Could you find every line in the entries below that holds the word "each" and copy it?

════════

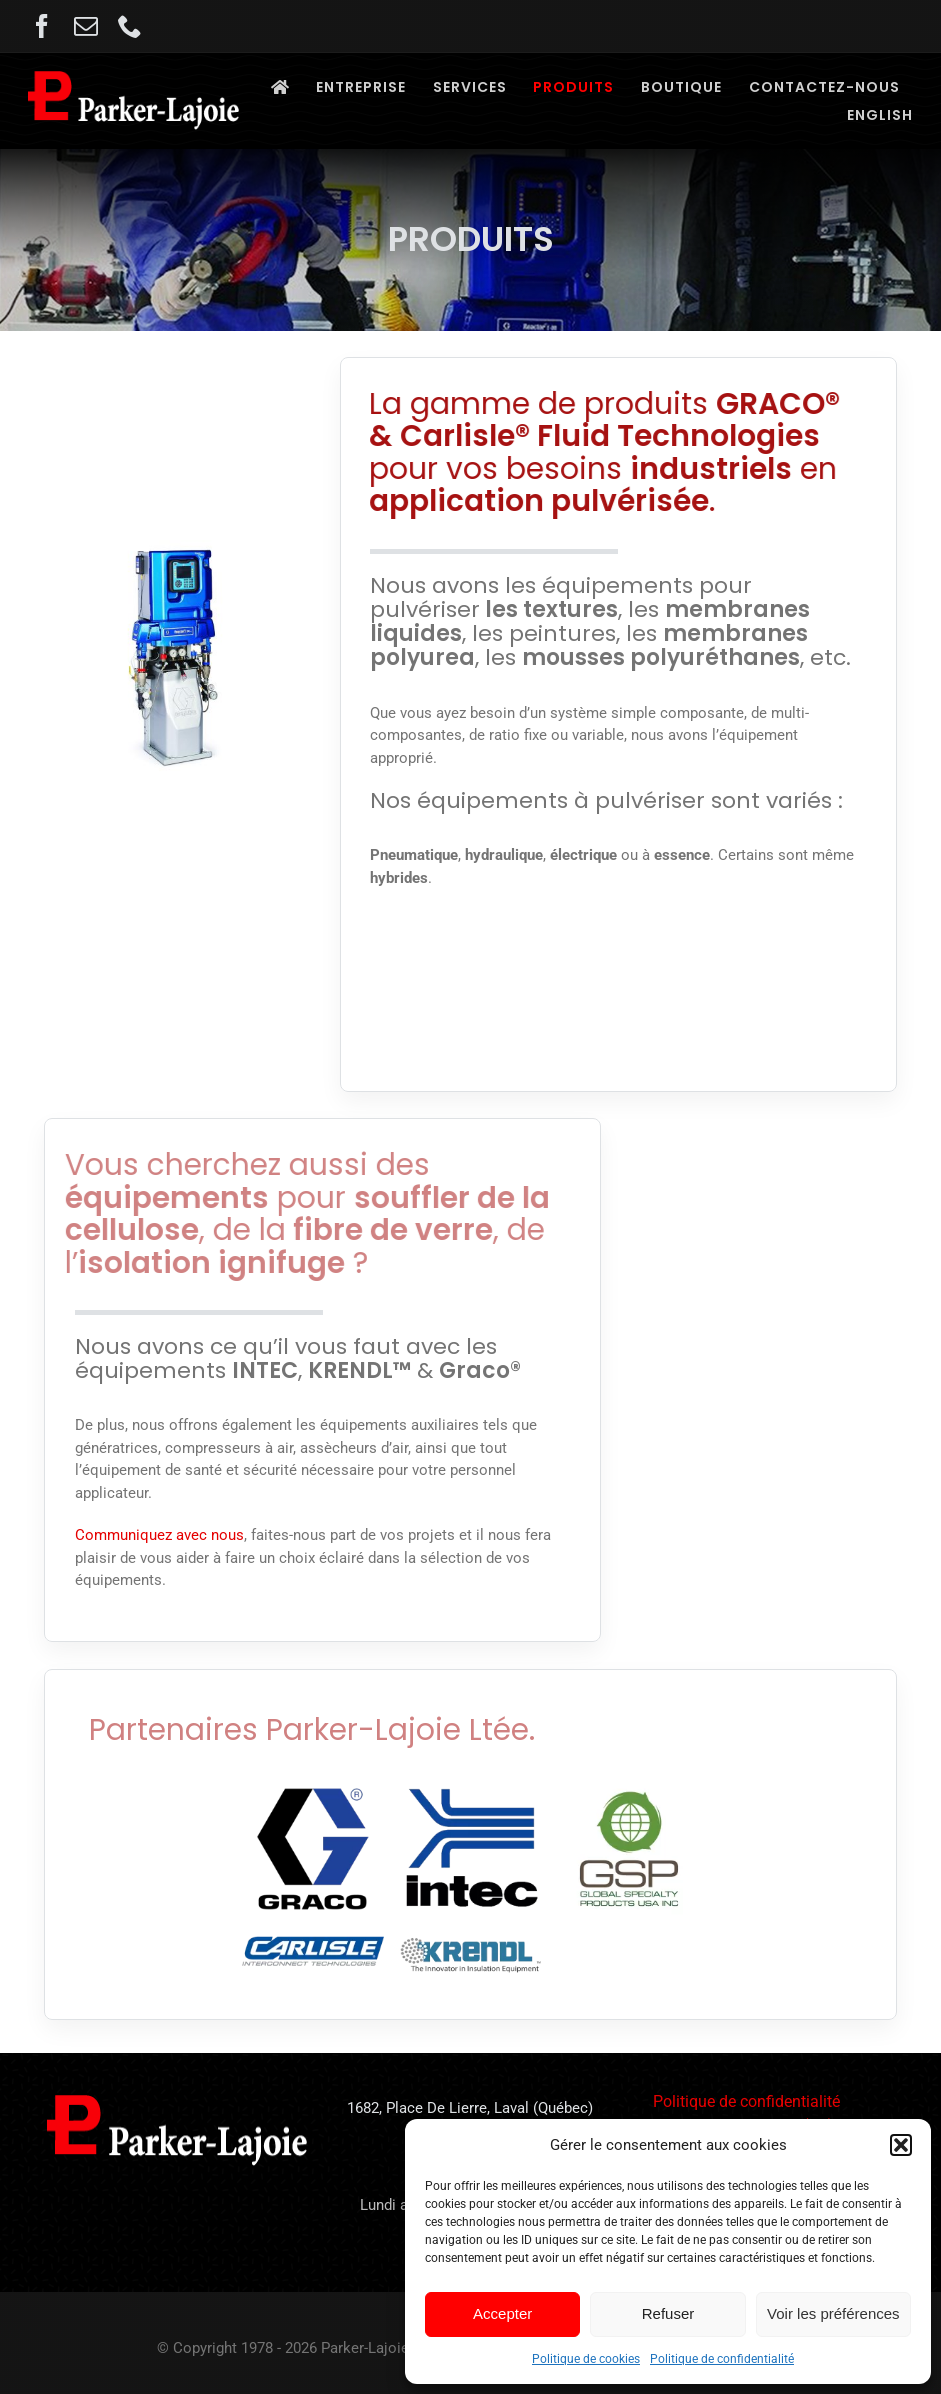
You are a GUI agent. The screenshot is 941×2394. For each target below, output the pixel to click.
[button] (901, 2145)
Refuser (668, 2313)
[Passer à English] (880, 115)
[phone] (130, 26)
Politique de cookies (586, 2359)
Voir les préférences (833, 2313)
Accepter (502, 2313)
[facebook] (42, 26)
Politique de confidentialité (722, 2359)
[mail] (86, 26)
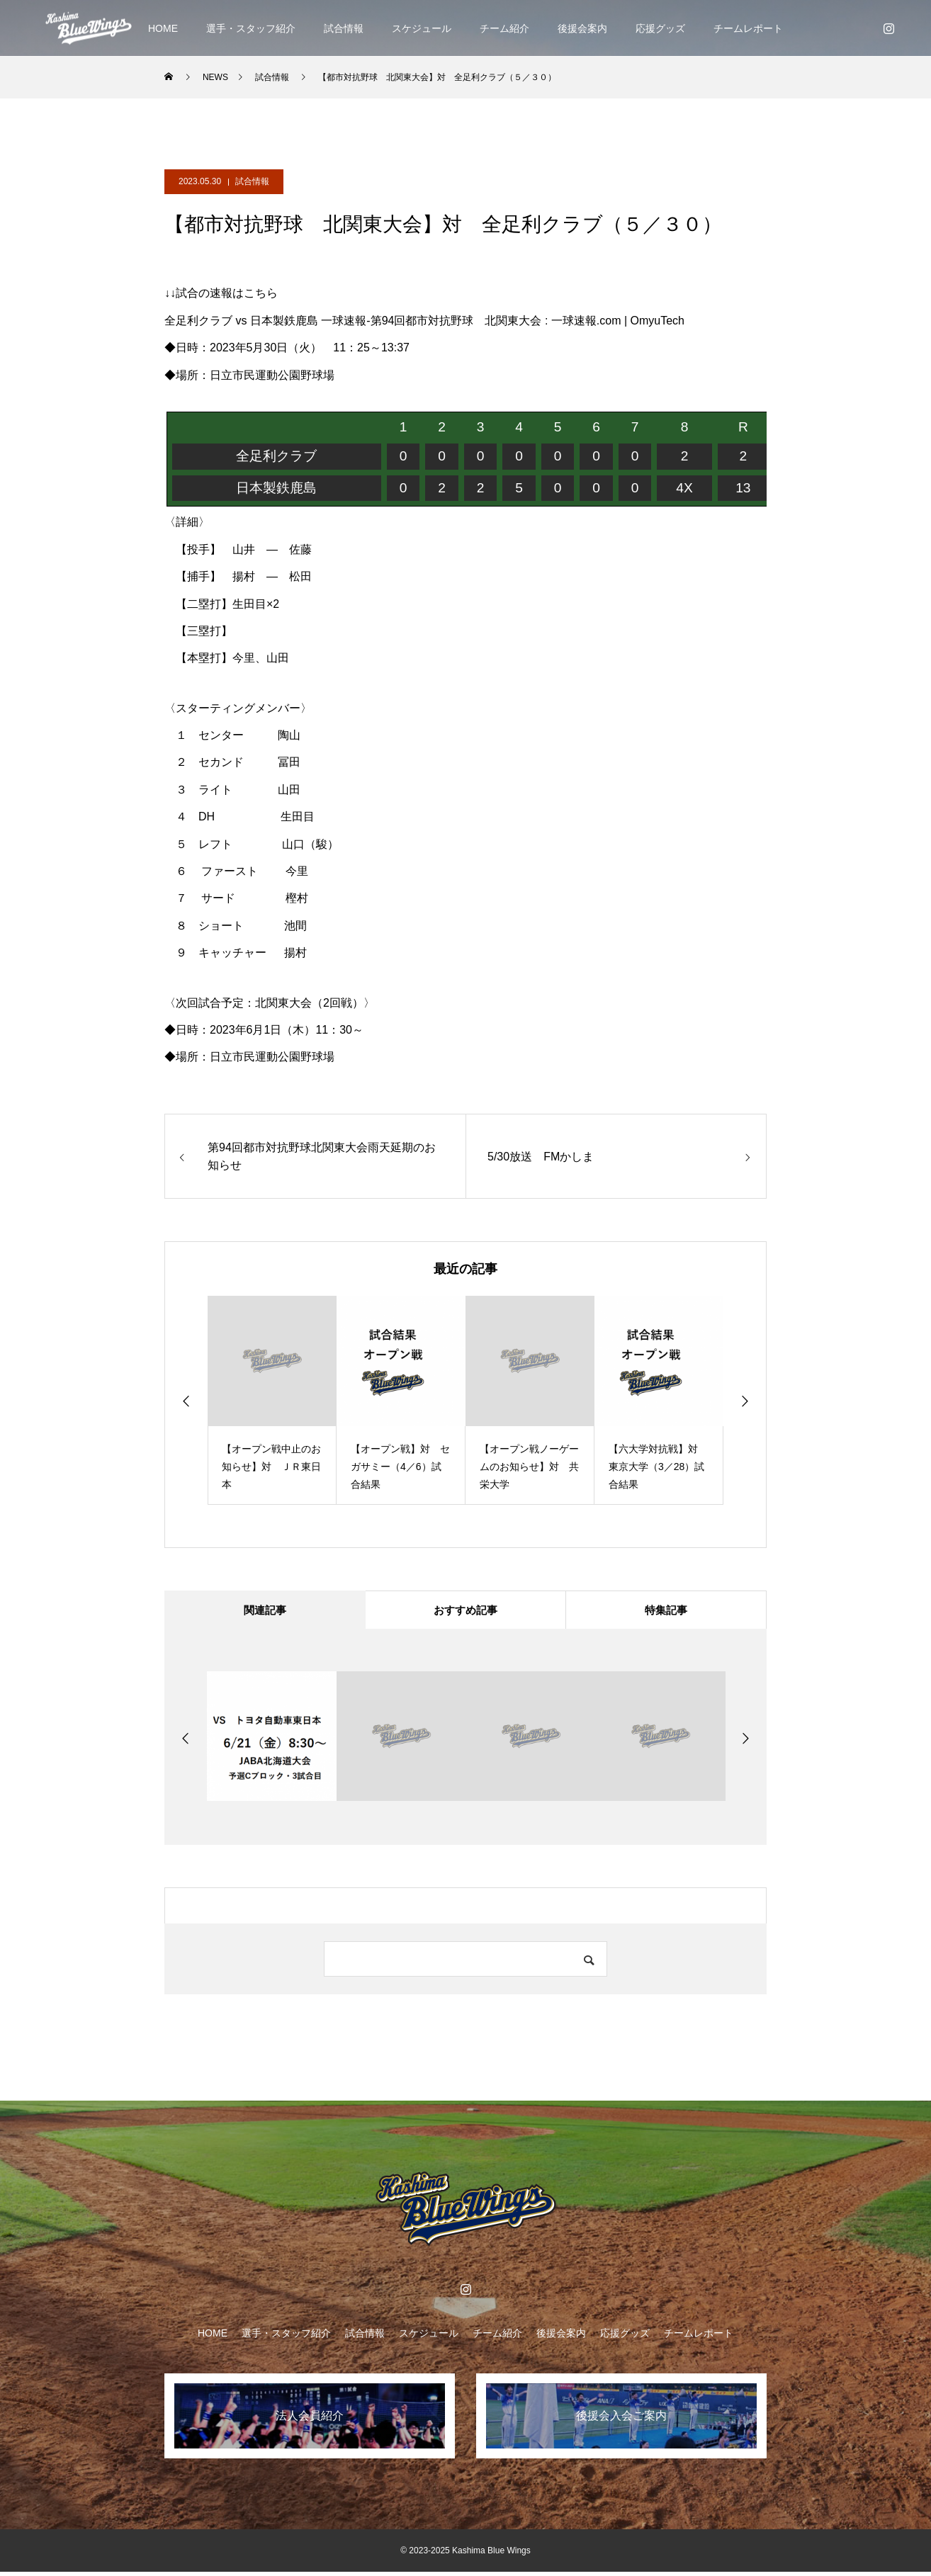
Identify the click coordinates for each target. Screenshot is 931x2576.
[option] (272, 1400)
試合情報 (343, 28)
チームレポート (748, 28)
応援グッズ (660, 28)
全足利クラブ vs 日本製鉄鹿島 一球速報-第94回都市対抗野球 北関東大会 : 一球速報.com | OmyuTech (424, 321)
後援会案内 (582, 28)
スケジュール (421, 28)
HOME (163, 28)
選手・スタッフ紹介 (250, 28)
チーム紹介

════════

> _WRITTEN REPLY_:
You are a GUI agent. The screenshot is 941×2394. For each target below, output the pixel to click.
Identify the click coordinates for each target. Screenshot is 931x2576.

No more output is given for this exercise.